Problem: HP Laptop does not always start up :upset:

Computer: 
- HP Pavilion dv9000ea
- Vista Home Premium (32b)
- AMD Turion 64 x2 1.6gh
- 2gb DDR2

So, what is happening is, that when the computer is off and I try and turn it on from the power button about 50% of the time this ends up in the computer not starting up. Rather, what happens is that the power does go on, the media buttons light up, the fan goes on, but the screen stays completely black. When this happens the laptop if on for about 5-10 seconds after which it turns off again. When it turns off, it starts up on its own again, after about 2s of being down. So it is infact trying to start up again, on its own. 

This on-off-on is repeated untill the power button is pressed until the laptop shuts down completely, or sometimes it starts up normally on its own after a few tries on it own (not often). Usually though, i have to press the power button myself to turn it off and back on until a normal star up follows. Strange eh? 

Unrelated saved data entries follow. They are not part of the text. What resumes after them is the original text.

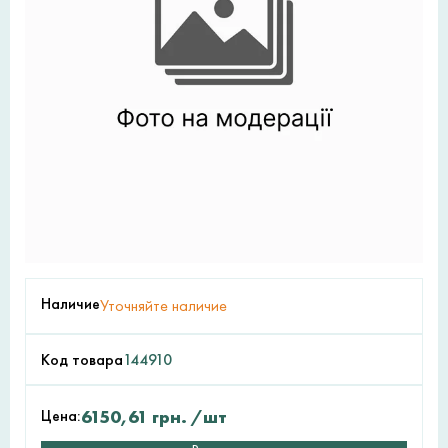
Наличие
Уточняйте наличие
Код товара
144910
Цена:
6150,61
грн.
/шт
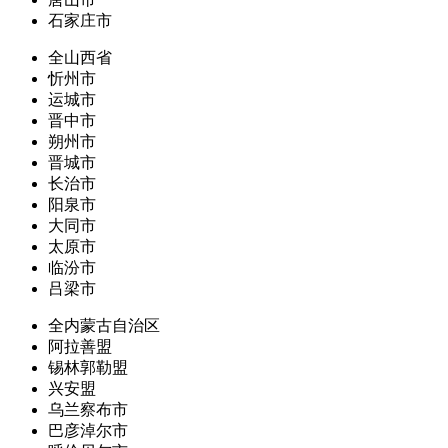
石家庄市
全山西省
忻州市
运城市
晋中市
朔州市
晋城市
长治市
阳泉市
大同市
太原市
临汾市
吕梁市
全内蒙古自治区
阿拉善盟
锡林郭勒盟
兴安盟
乌兰察布市
巴彦淖尔市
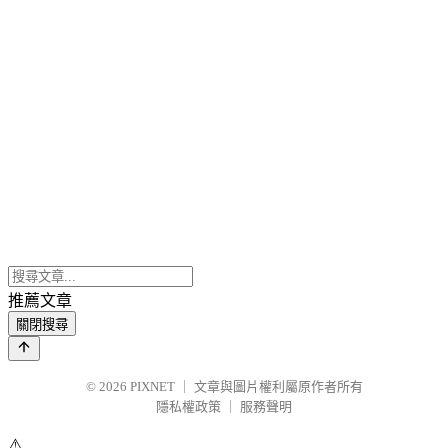
推薦文章
關閉搜尋
© 2026
PIXNET
｜
文章與圖片權利屬原作者所有
隱私權政策
｜
服務聲明
⚠️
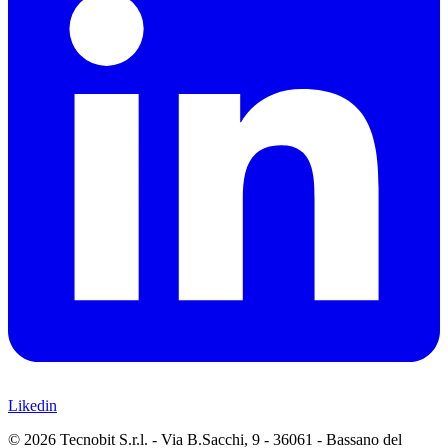
Likedin
© 2026 Tecnobit S.r.l. - Via B.Sacchi, 9 - 36061 - Bassano del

Nothing seems to be matter with the power supply, since the cord has a light to indicate power, and that light is on. 

Could this be with the ventilation? I have vacuumed it, but the laptop does heat up quite a lot at times. I have not opened the laptop for a full clean though, maybe a good idea.

Any help would be appreciated.

Thank you

Lauri


----------



## TriggerFinger (Jan 30, 2008)

hi lhassi,

try running *CHKDSK* . for more information on how to do this in Vista, check this document out:

http://www.vistax64.com/tutorials/67612-check-disk-chkdsk.html


----------